> [WORK INSTRUCTIONS]: Could you find every line in the records below that contains the word "Various" and copy it?

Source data
★ ★ ★ ★ ★ ★ ★
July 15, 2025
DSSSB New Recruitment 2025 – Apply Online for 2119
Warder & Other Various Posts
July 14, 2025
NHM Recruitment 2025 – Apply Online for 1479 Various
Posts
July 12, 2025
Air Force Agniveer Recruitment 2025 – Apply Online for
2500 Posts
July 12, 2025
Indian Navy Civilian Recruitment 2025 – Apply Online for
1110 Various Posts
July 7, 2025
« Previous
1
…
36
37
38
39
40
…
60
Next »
★ ★ ★ ★ ★ ★ ★
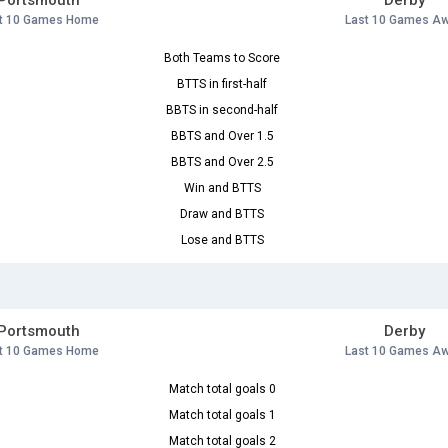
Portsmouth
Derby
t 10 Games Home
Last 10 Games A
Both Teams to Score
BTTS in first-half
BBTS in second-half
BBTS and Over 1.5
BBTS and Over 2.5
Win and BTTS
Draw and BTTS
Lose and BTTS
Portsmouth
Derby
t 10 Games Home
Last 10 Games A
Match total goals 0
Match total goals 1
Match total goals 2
★ ★ ★ ★ ★ ★ ★
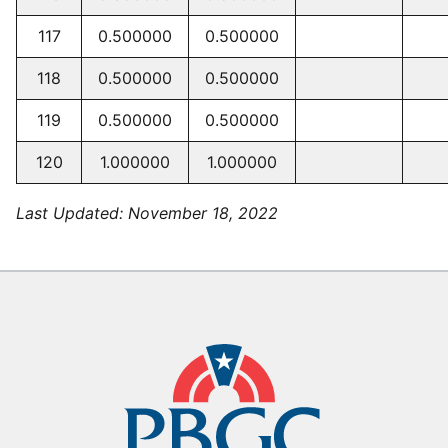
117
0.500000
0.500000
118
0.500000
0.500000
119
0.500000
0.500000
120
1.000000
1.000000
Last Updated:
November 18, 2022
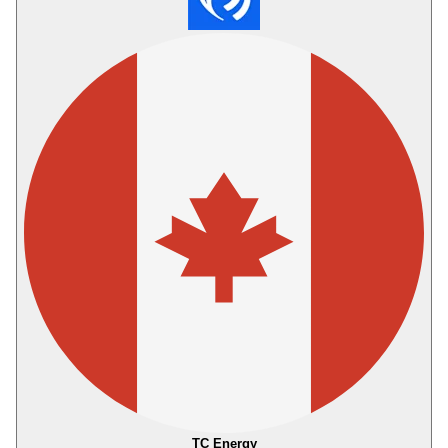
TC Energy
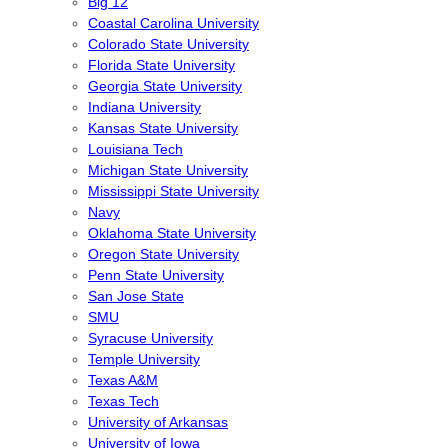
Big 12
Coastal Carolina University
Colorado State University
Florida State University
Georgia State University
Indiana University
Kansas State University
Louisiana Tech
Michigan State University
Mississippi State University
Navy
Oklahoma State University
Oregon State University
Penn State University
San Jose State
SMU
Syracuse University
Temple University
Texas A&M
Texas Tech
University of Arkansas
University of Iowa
★ ★ ★ ★ ★ ★ ★
> [COMPLETED TASK]:
Warder & Other Various Posts
NHM Recruitment 2025 – Apply Online for 1479 Various
1110 Various Posts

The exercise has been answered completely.